45. Cirri

Chapter 45

Cirri

I added another line in my journal, making my letters tiny and neat.

It was more of a way to distract myself than anything else; if I focused only on the lines, on the faintness of the ink I had never refilled and the scratch of the nib on paper, then I could ignore the high cackles and snarls outside my window, the crack of bones broken open for marrow, the nauseating stench of rotting meat and unburied offal.

Tears shed in love,

To water the petals of the Mother.

Hakkon had allowed me to keep my journal and the ritual book—a busy lamb was a content lamb, he’d told me as he brought a plate of breakfast the next day.

I’d looked at the rough bread, the grayish meat floating in an oily slick of gravy, and my stomach turned over.

He assured me it was pork. I didn’t believe him.

My stomach grumbled as I checked my last translation, though it was growing quieter, my gut tight with pain. I’d given in to temptation and eaten a few small bites of the toffee from Miro, but then I thought of him as I chewed, those few flashes I retained from our first night in Foria, and I knew I would never be able to taste it again without thinking of that.
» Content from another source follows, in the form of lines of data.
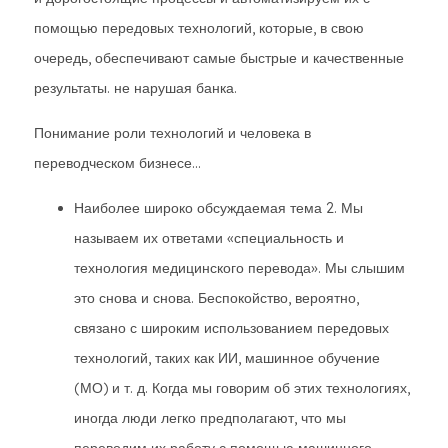
помощью передовых технологий, которые, в свою
очередь, обеспечивают самые быстрые и качественные
результаты. не нарушая банка.
Понимание роли технологий и человека в
переводческом бизнесе...
Наиболее широко обсуждаемая тема 2. Мы
называем их ответами «специальность и
технология медицинского перевода». Мы слышим
это снова и снова. Беспокойство, вероятно,
связано с широким использованием передовых
технологий, таких как ИИ, машинное обучение
(МО) и т. д. Когда мы говорим об этих технологиях,
иногда люди легко предполагают, что мы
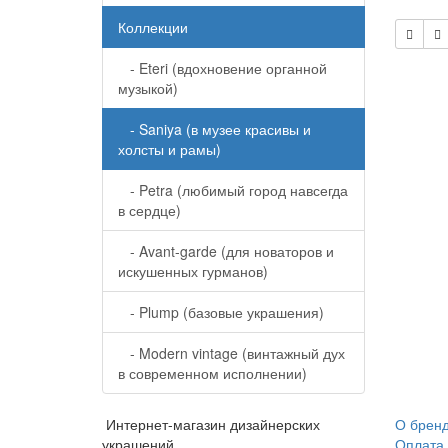
Коллекции
- Eteri (вдохновение органной
музыкой)
- Saniya (в музее красивы и
холсты и рамы)
- Petra (любимый город навсегда
в сердце)
- Avant-garde (для новаторов и
искушенных гурманов)
- Plump (базовые украшения)
- Modern vintage (винтажный дух
в современном исполнении)
Интернет-магазин дизайнерских
О брен
украшений
Оплата 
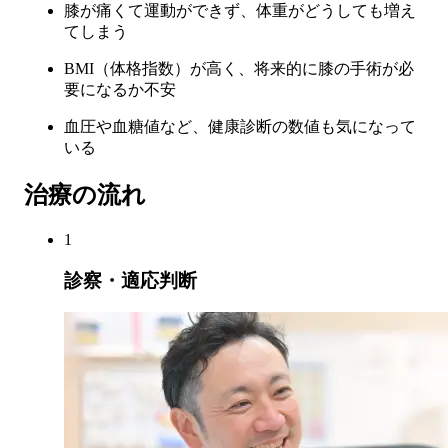
膝が痛くて運動ができず、体重がどうしても増え
てしまう
BMI（体格指数）が高く、将来的に膝の手術が必
要になるか不安
血圧や血糖値など、健康診断の数値も気になって
いる
治療の流れ
1
診察・適応判断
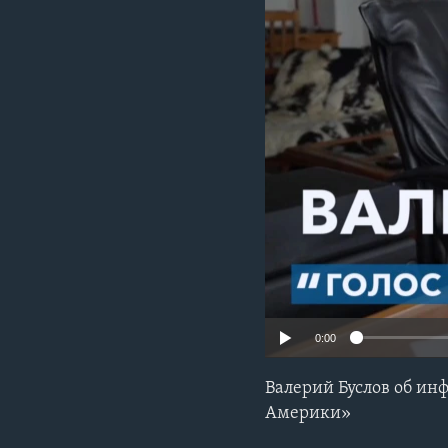
0:00
Валерий Буслов об ин
Америки»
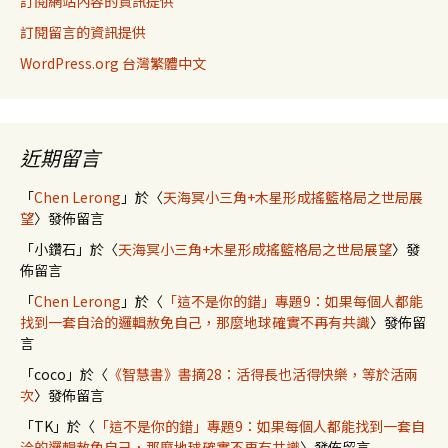
訂閱網站內容的資訊提供
訂閱留言的資訊提供
WordPress.org 台灣繁體中文
近期留言
「
Chen Lerong
」於〈
天海冥小三角+木星形成搖籃格局之世局展
望
〉發佈留言
「
小鑽石
」於〈
天海冥小三角+木星形成搖籃格局之世局展望
〉發
佈留言
「
Chen Lerong
」於〈
「這不是你的錯」專題9：如果每個人都能
找到一套自洽的邏輯赦免自己，那麼地球確實不再有共識
〉發佈留
言
「
coco
」於〈
《智慧書》書摘28：活得長也活得快樂，等於活兩
次
〉發佈留言
「
TK
」於〈
「這不是你的錯」專題9：如果每個人都能找到一套自
洽的邏輯赦免自己，那麼地球確實不再有共識
〉發佈留言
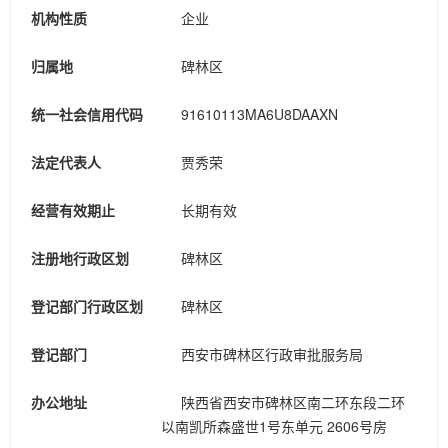
机构性质
企业
归属地
碑林区
统一社会信用代码
91610113MA6U8DAAXN
法定代表人
贾秀荣
经营有效期止
长期有效
注册地行政区划
碑林区
登记部门行政区划
碑林区
登记部门
西安市碑林区行政审批服务局
办公地址
陕西省西安市碑林区南二环东段二环
以南凯所森盛世1号东单元 2606号房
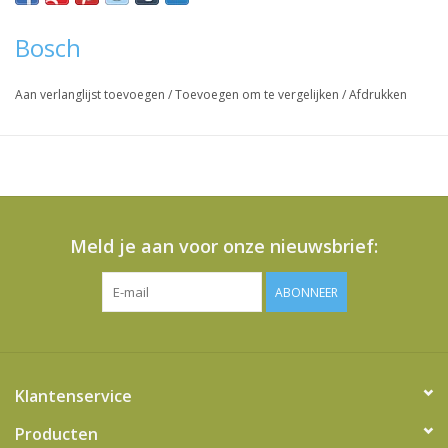
Bosch
Aan verlanglijst toevoegen
/
Toevoegen om te vergelijken
/
Afdrukken
Meld je aan voor onze nieuwsbrief:
ABONNEER
Klantenservice
Producten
Most of my memories were mercifully blank when I considered his mutation. I thought that perhaps my mind had emptied itself in one agonizing flash—an open, infected wound, purging itself to save the rest of the body.

I wasn’t sure how long I’d been here. Perhaps two days, but my sense of everything was wrong.

Exhaustion made my eyes bleary and sore, my head spinning when I stood up. The whole world seemed to tilt around me at times, and would snap back into place in a blink.

It was impossible to sleep. During the day, some of the wargs became people. They did… well, people things, cooking in vast pots over campfires, crouching around the fires and speaking in low voices. But the smell from the pots and the middens was thick and rank enough to drag me from sleep, and the guards would come in three times a day anyway, bringing me more plates of food doomed to be wasted.

And at night… the wargs came out at night. Their high voices and howls would drift through the window, and just knowing they were out there, creeping around in the shadows, kept me wide awake and staring at the ceiling. The terror was constant, gnawing at my bones.

So I stayed awake day and night, and worked on the translations. Between my aching eyes and dizzy head, it had taken me maybe a solid day to decipher the most recent lines, and I wasn’t remotely sure it was accurate.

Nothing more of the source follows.